Micro-framework Ruby para extraer, archivar y purgar datos históricos de PostgreSQL hacia un Data Lake (S3 o disco local) en formato Parquet, usando DuckDB en memoria.

Características

  • ETL de alto rendimiento: millones de registros de Postgres a Parquet sin cargar objetos en RAM Ruby.
  • File ingestion: convierte CSV, JSON o Parquet locales a Parquet (ZSTD) particionado y los sube a S3.
  • Hive partitioning: organiza archivos en key=val/key=val/... para prefix scans eficientes.
  • Storage adapters: soporte transparente para disco local y AWS S3.
  • Integridad garantizada: verificación matemática Postgres vs Parquet antes de cualquier DELETE.
  • ORM analítico: clase base DataDrain::Record (compatible ActiveModel) para consultar y purgar particiones históricas.
  • Observabilidad estructurada: logs key=value compatibles con Datadog, CloudWatch y exis_ray.
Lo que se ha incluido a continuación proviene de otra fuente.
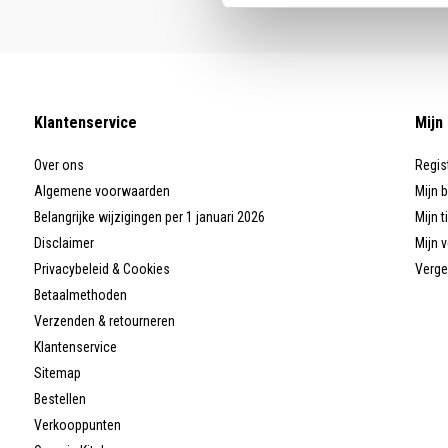
Klantenservice
Mijn
Over ons
Regis
Algemene voorwaarden
Mijn 
Belangrijke wijzigingen per 1 januari 2026
Mijn t
Disclaimer
Mijn v
Privacybeleid & Cookies
Verge
Betaalmethoden
Verzenden & retourneren
Klantenservice
Sitemap
Bestellen
Verkooppunten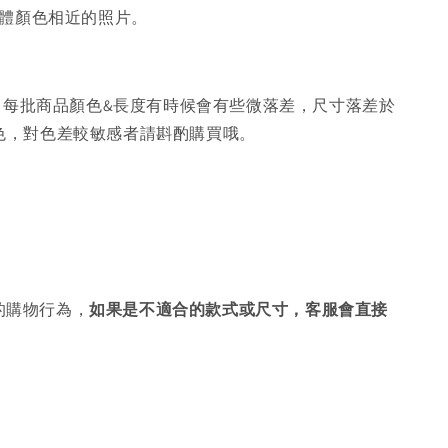
體顏色相近的照片。
，每批商品顏色&長度有時候會有些微落差，尺寸落差於
色，對色差較敏感者請斟酌購買哦。
的購物行為，
如果是不適合的款式或尺寸，客服會直接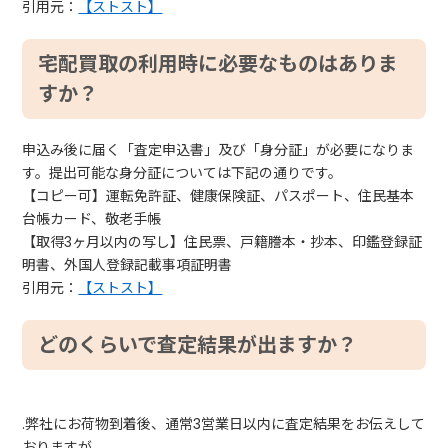
引用元：
【ストスト】
宅配買取の利用時に必要なものはありま
すか？
申込み後に届く「査定申込書」及び「身分証」が必要になりま
す。提出可能な身分証については下記の通りです。
【コピー可】運転免許証、健康保険証、パスポート、住民基本
台帳カード、敬老手帳
【取得3ヶ月以内の写し】住民票、戸籍謄本・抄本、印鑑登録証
明書、外国人登録記載事項証明書
引用元：
【ストスト】
どのくらいで査定結果が出ますか？
.弊社にお荷物到着後、通常3営業日以内に査定結果をお伝えして
おりますが、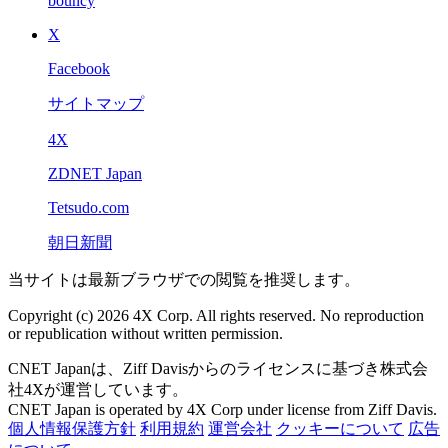
bouncy
X
Facebook
サイトマップ
4X
ZDNET Japan
Tetsudo.com
朝日新聞
当サイトは最新ブラウザでの閲覧を推奨します。
Copyright (c) 2026 4X Corp. All rights reserved. No reproduction
or republication without written permission.
CNET Japanは、Ziff Davisからのライセンスに基づき株式会
社4Xが運営しています。
CNET Japan is operated by 4X Corp under license from Ziff Davis.
個人情報保護方針
利用規約
運営会社
クッキーについて
広告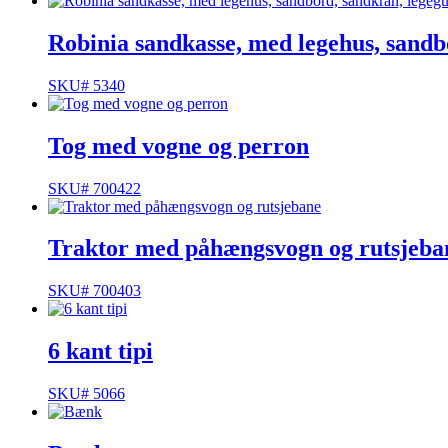
Robinia sandkasse, med legehus, sandbo
SKU# 5340
Tog med vogne og perron
SKU# 700422
Traktor med påhængsvogn og rutsjeba
SKU# 700403
6 kant tipi
SKU# 5066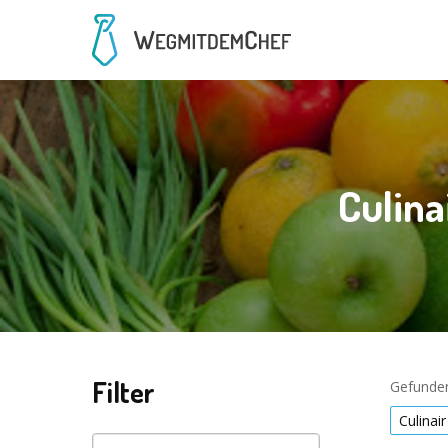
Culina
Filter
Gefunden
Culinair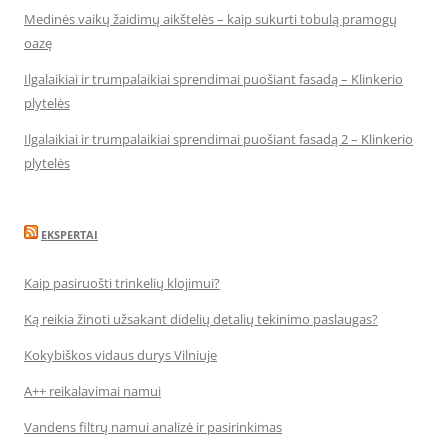
Medinės vaikų žaidimų aikštelės – kaip sukurti tobulą pramogų
oazę
Ilgalaikiai ir trumpalaikiai sprendimai puošiant fasadą – Klinkerio
plytelės
Ilgalaikiai ir trumpalaikiai sprendimai puošiant fasadą 2 – Klinkerio
plytelės
EKSPERTAI
Kaip pasiruošti trinkelių klojimui?
Ką reikia žinoti užsakant didelių detalių tekinimo paslaugas?
Kokybiškos vidaus durys Vilniuje
A++ reikalavimai namui
Vandens filtrų namui analizė ir pasirinkimas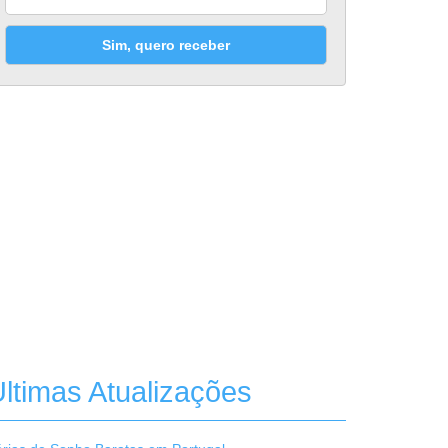
Sim, quero receber
ltimas Atualizações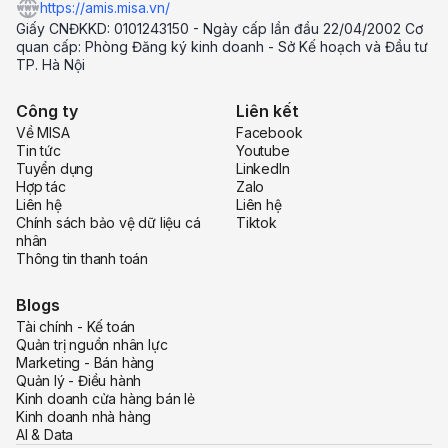
https://amis.misa.vn/
Giấy CNĐKKD: 0101243150 - Ngày cấp lần đầu 22/04/2002 Cơ
quan cấp: Phòng Đăng ký kinh doanh - Sở Kế hoạch và Đầu tư
TP. Hà Nội
Công ty
Liên kết
Về MISA
Facebook
Tin tức
Youtube
Tuyển dụng
LinkedIn
Hợp tác
Zalo
Liên hệ
Liên hệ
Chính sách bảo vệ dữ liệu cá
Tiktok
nhân
Thông tin thanh toán
Blogs
Tài chính - Kế toán
Quản trị nguồn nhân lực
Marketing - Bán hàng
Quản lý - Điều hành
Kinh doanh cửa hàng bán lẻ
Kinh doanh nhà hàng
AI & Data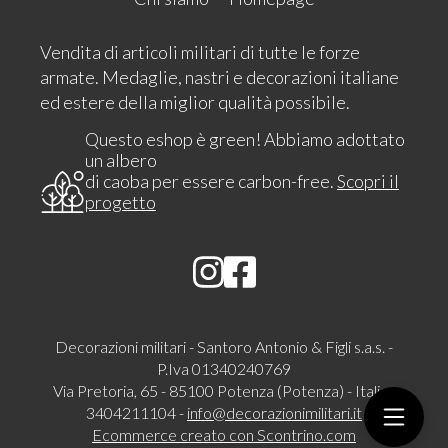
Vendita di articoli militari di tutte le forze
armate. Medaglie, nastri e decorazioni italiane
ed estere della miglior qualità possibile.
Questo eshop è green! Abbiamo adottato
un albero
di caoba per essere carbon-free.
Scopri il
progetto
Decorazioni militari - Santoro Antonio & Figli s.a.s. -
P.Iva 01340240769
Via Pretoria, 65 - 85100 Potenza (Potenza) - Italia -
3404211104 -
info@decorazionimilitari.it
Ecommerce creato con
Scontrino.com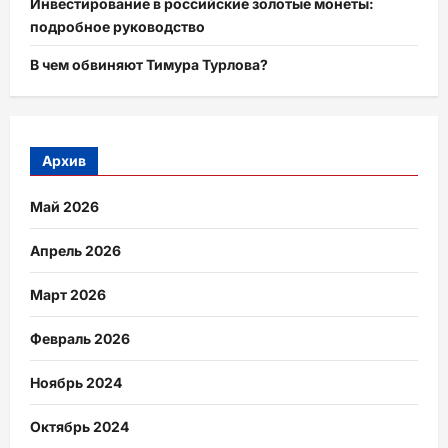
Инвестирование в российские золотые монеты:
подробное руководство
В чем обвиняют Тимура Турлова?
Архив
Май 2026
Апрель 2026
Март 2026
Февраль 2026
Ноябрь 2024
Октябрь 2024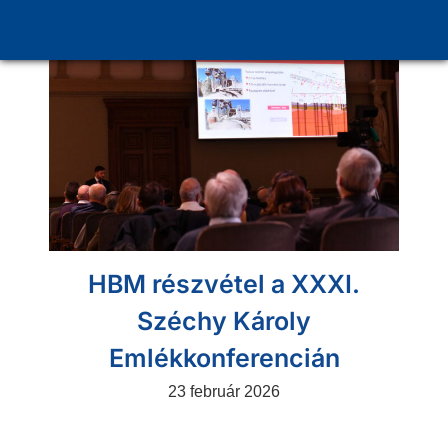
HBM részvétel a XXXI.
Széchy Károly
Emlékkonferencián
23 február 2026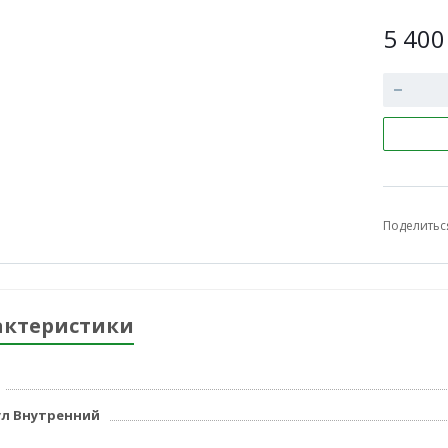
5 40
Поделитьс
актеристики
л Внутренний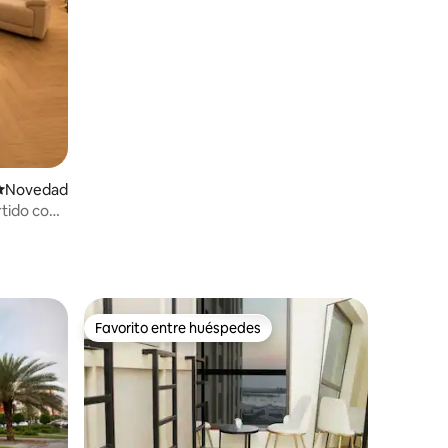
Lugar para hospedarse
Novedad
tido con
Favorito entre huéspedes
Favorito entre huéspedes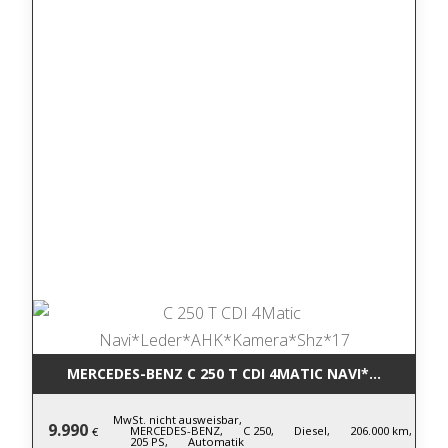
MERCEDES-BENZ C 250 T CDI 4MATIC NA
MwSt. nicht ausweisbar,
9.990
MERCEDES-BENZ,
C 250,
Diesel,
206.000 km,
€
205 PS,
Automatik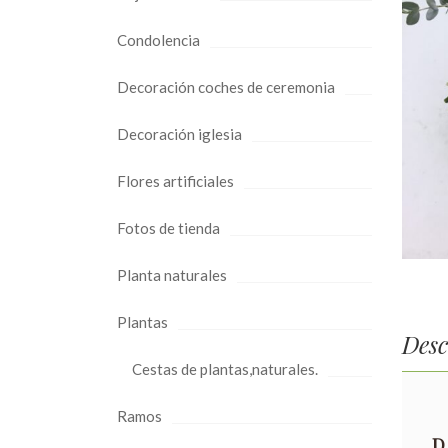
Condolencia
Decoración coches de ceremonia
Decoración iglesia
Flores artificiales
Fotos de tienda
Planta naturales
Plantas
Desc
Cestas de plantas,naturales.
Ramos
D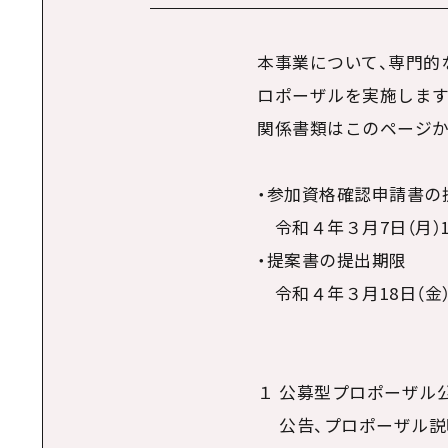
本事業について、専門的
ロポーザルを実施します
関係書類はこのページか
・参加資格確認申請書の
令和４年３月7日（月）1
・提案書の提出期限
令和４年３月18日（金）
１ 公募型プロポーザル
公告、プロポーザル説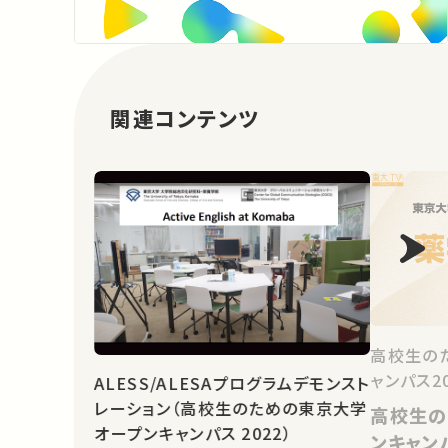
関連コンテンツ
高校生の
ャンパス2
ALESS/ALESAプログラムデモンスト
レーション（高校生のための東京大学
高校生の
オープンキャンパス 2022）
ンキャン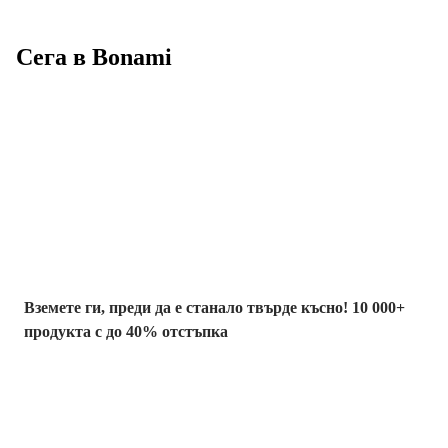
Сега в Bonami
Summer Sale до
-40%
Вземете ги, преди да е станало твърде късно! 10 000+
продукта с до 40% отстъпка
Градина с
отстъпка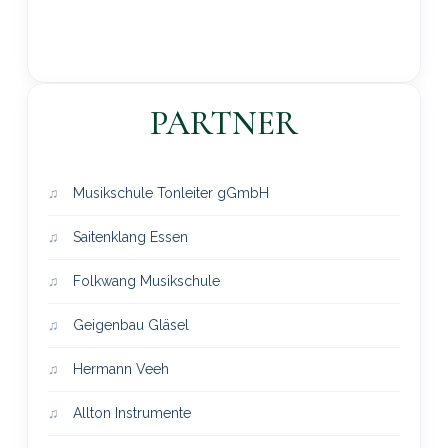
PARTNER
Musikschule Tonleiter gGmbH
Saitenklang Essen
Folkwang Musikschule
Geigenbau Gläsel
Hermann Veeh
Allton Instrumente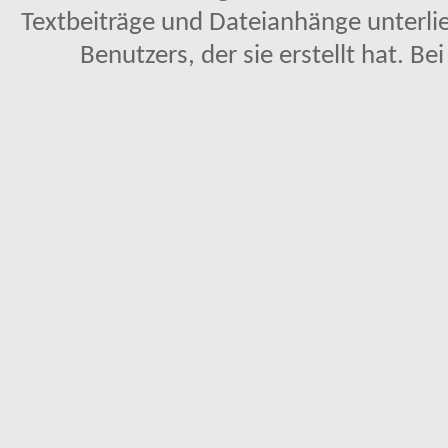
Textbeiträge und Dateianhänge unterl
Benutzers, der sie erstellt hat. Be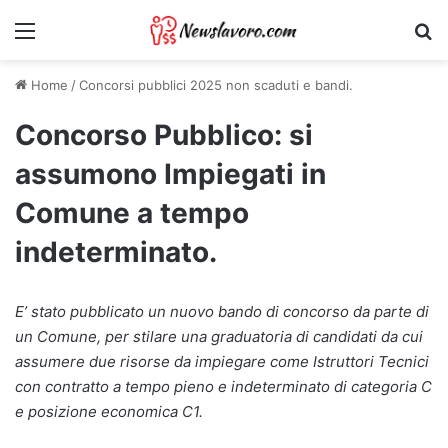
Menu
Ri
Home
/
Concorsi pubblici 2025 non scaduti e bandi.
Concorso Pubblico: si
assumono Impiegati in
Comune a tempo
indeterminato.
E’ stato pubblicato un nuovo bando di concorso da parte di
un Comune, per stilare una graduatoria di candidati da cui
assumere due risorse da impiegare come Istruttori Tecnici
con contratto a tempo pieno e indeterminato di categoria C
e posizione economica C1.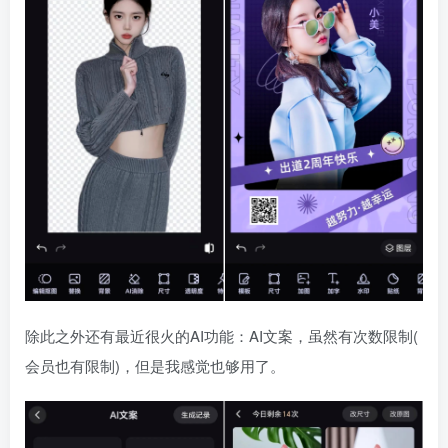
除此之外还有最近很火的AI功能：AI文案，虽然有次数限制(
会员也有限制)，但是我感觉也够用了。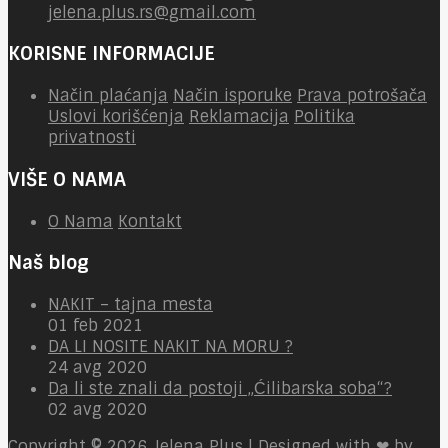
jelena.plus.rs@gmail.com
KORISNE INFORMACIJE
Način plaćanja
Način isporuke
Prava potrošača
Uslovi korišćenja
Reklamacija
Politika
privatnosti
VIŠE O NAMA
O Nama
Kontakt
Naš blog
NAKIT – tajna mesta
01 feb 2021
DA LI NOSITE NAKIT NA MORU ?
24 avg 2020
Da li ste znali da postoji „Ćilibarska soba“?
02 avg 2020
Copyright © 2026
Jelena Plus | Designed with ❤ by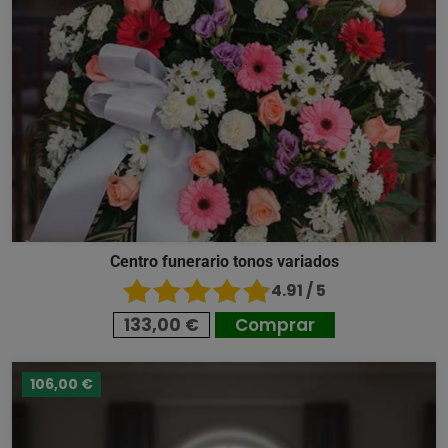
Centro funerario tonos variados
4.91 / 5
133,00 €
Comprar
106,00 €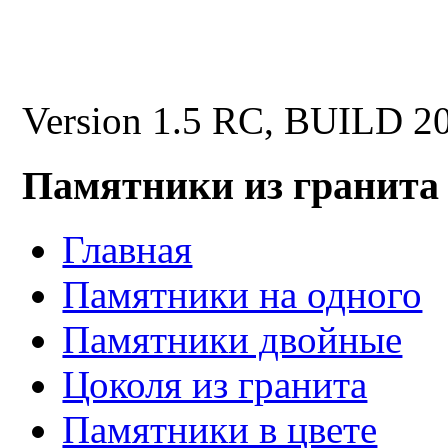
Version 1.5 RC, BUILD 2
Памятники из гранита
Главная
Памятники на одного
Памятники двойные
Цоколя из гранита
Памятники в цвете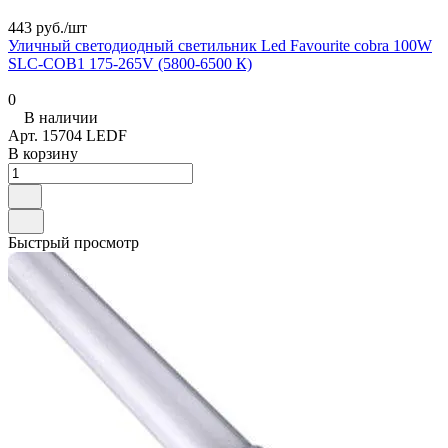
443 руб./
шт
Уличный светодиодный светильник Led Favourite cobra 100W
SLC-COB1 175-265V (5800-6500 К)
0
В наличии
Арт.
15704 LEDF
В корзину
Быстрый просмотр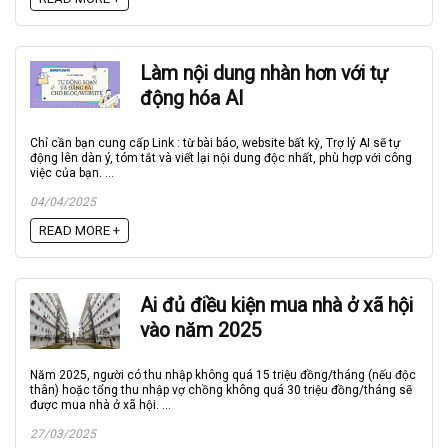
Làm nội dung nhàn hơn với tự
động hóa AI
Chỉ cần bạn cung cấp Link : từ bài báo, website bất kỳ, Trợ lý AI sẽ tự
động lên dàn ý, tóm tắt và viết lại nội dung độc nhất, phù hợp với công
việc của bạn. ...
04/04/2025
READ MORE +
Ai đủ điều kiện mua nhà ở xã hội
vào năm 2025
Năm 2025, người có thu nhập không quá 15 triệu đồng/tháng (nếu độc
thân) hoặc tổng thu nhập vợ chồng không quá 30 triệu đồng/tháng sẽ
được mua nhà ở xã hội. ...
27/03/2025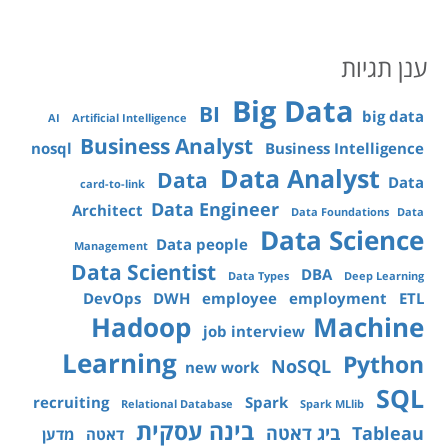
ענן תגיות
Big Data
BI
big data
AI
Artificial Intelligence
Business Analyst
nosql
Business Intelligence
Data Analyst
Data
Data
card-to-link
Data Engineer
Architect
Data Foundations
Data
Data Science
Data people
Management
Data Scientist
DBA
Data Types
Deep Learning
DevOps
DWH
employee
employment
ETL
Hadoop
Machine
job interview
Learning
Python
NoSQL
new work
SQL
recruiting
Spark
Relational Database
Spark MLlib
בינה עסקית
Tableau
ביג דאטה
דאטה
מדען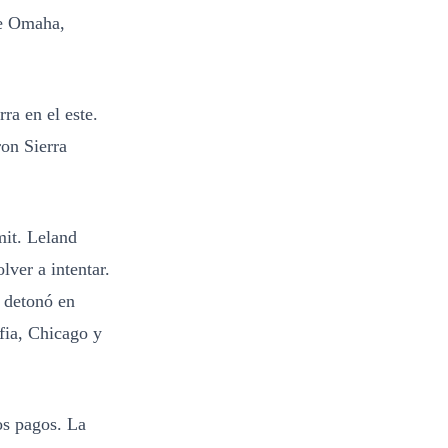
e Omaha,
ra en el este.
ron Sierra
it. Leland
lver a intentar.
a detonó en
fia, Chicago y
os pagos. La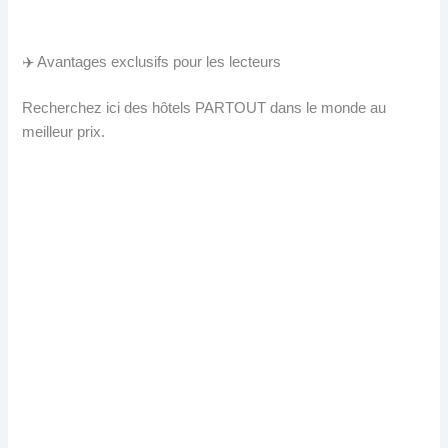
✈️ Avantages exclusifs pour les lecteurs
Recherchez ici des hôtels PARTOUT dans le monde au
meilleur prix.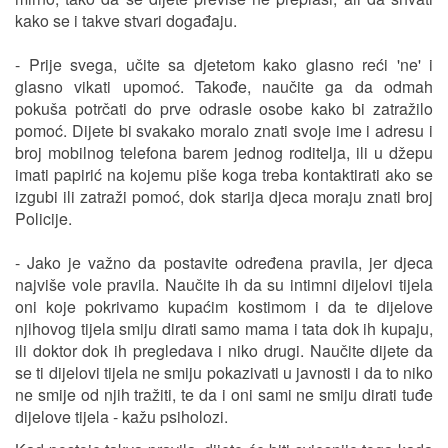
kako se i takve stvari događaju.
- Prije svega, učite sa djetetom kako glasno reći 'ne' i
glasno vikati upomoć. Takođe, naučite ga da odmah
pokuša potrčati do prve odrasle osobe kako bi zatražilo
pomoć. Dijete bi svakako moralo znati svoje ime i adresu i
broj mobilnog telefona barem jednog roditelja, ili u džepu
imati papirić na kojemu piše koga treba kontaktirati ako se
izgubi ili zatraži pomoć, dok starija djeca moraju znati broj
Policije.
- Jako je važno da postavite određena pravila, jer djeca
najviše vole pravila. Naučite ih da su intimni dijelovi tijela
oni koje pokrivamo kupaćim kostimom i da te dijelove
njihovog tijela smiju dirati samo mama i tata dok ih kupaju,
ili doktor dok ih pregledava i niko drugi. Naučite dijete da
se ti dijelovi tijela ne smiju pokazivati u javnosti i da to niko
ne smije od njih tražiti, te da i oni sami ne smiju dirati tuđe
dijelove tijela - kažu psiholozi.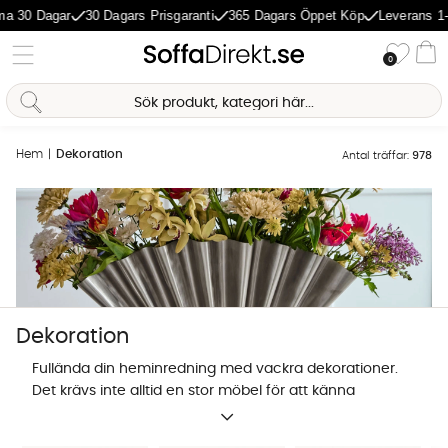
Dagar
30 Dagars Prisgaranti
365 Dagars Öppet Köp
Leverans 1-5 Dag
Önske
0
Va
Hem
Dekoration
Antal träffar:
978
Dekoration
Fullända din heminredning med vackra dekorationer.
Det krävs inte alltid en stor möbel för att känna
förändring i hemmet, även en liten detalj så som en
Sofia Direkt
fin dekoration kan göra stor skillnad. Våra
AI-assistent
Fallos del logger nunca interrumpen el flujo principal.

Instalación

# Gemfile
gem 'data_drain', git: 'https://github.com/gedera/data_drain.git', branch: 'main'
bundle install

Configuración

# config/initializers/data_drain.rb
DataDrain.configure do |config|
  config.storage_mode = ENV.fetch('STORAGE_MODE', 'local').to_sym  # :local o :s3

  # AWS S3 (solo si storage_mode == :s3)
  config.aws_region            = ENV['AWS_REGION']
  config.aws_access_key_id     = ENV['AWS_ACCESS_KEY_ID']
  config.aws_secret_access_key = ENV['AWS_SECRET_ACCESS_KEY']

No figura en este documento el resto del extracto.